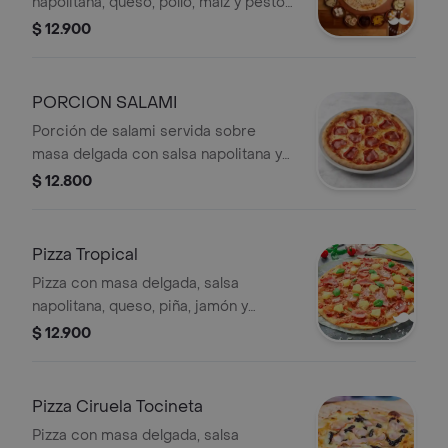
napolitana, queso, pollo, maíz y pesto
de albahaca.
$ 12.900
PORCION SALAMI
Porción de salami servida sobre
masa delgada con salsa napolitana y
queso.
$ 12.800
Pizza Tropical
Pizza con masa delgada, salsa
napolitana, queso, piña, jamón y
albahaca.
$ 12.900
Pizza Ciruela Tocineta
Pizza con masa delgada, salsa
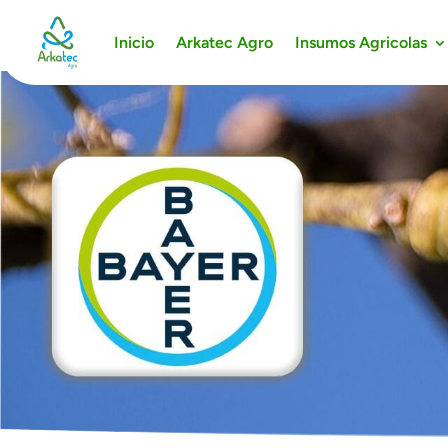
Inicio
Arkatec Agro
Insumos Agricolas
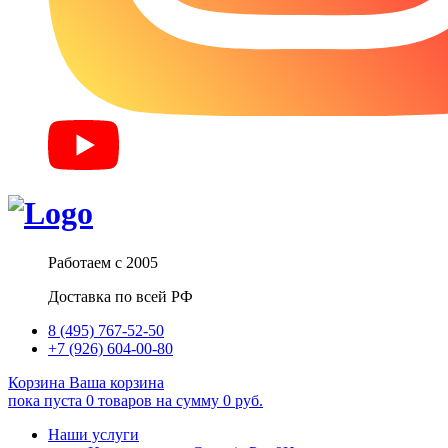
Работаем с 2005
Доставка по всей РФ
8 (495) 767-52-50
+7 (926) 604-00-80
Корзина
Ваша корзина
пока пуста
0
товаров
на сумму
0
руб.
Наши услуги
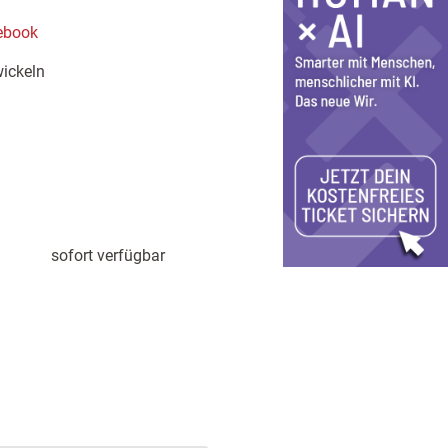
 ebook
ickeln
sofort verfügbar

┄┄┄┄┄┄┄┄┄┄┄┄┄┄┄┄┄┄┄┄

Wherever the word "queso" shows up in the material, copy the line it is on.

### Solution to this task
napolitana, queso, pollo, maíz y pesto
queso.
napolitana, queso, piña, jamón y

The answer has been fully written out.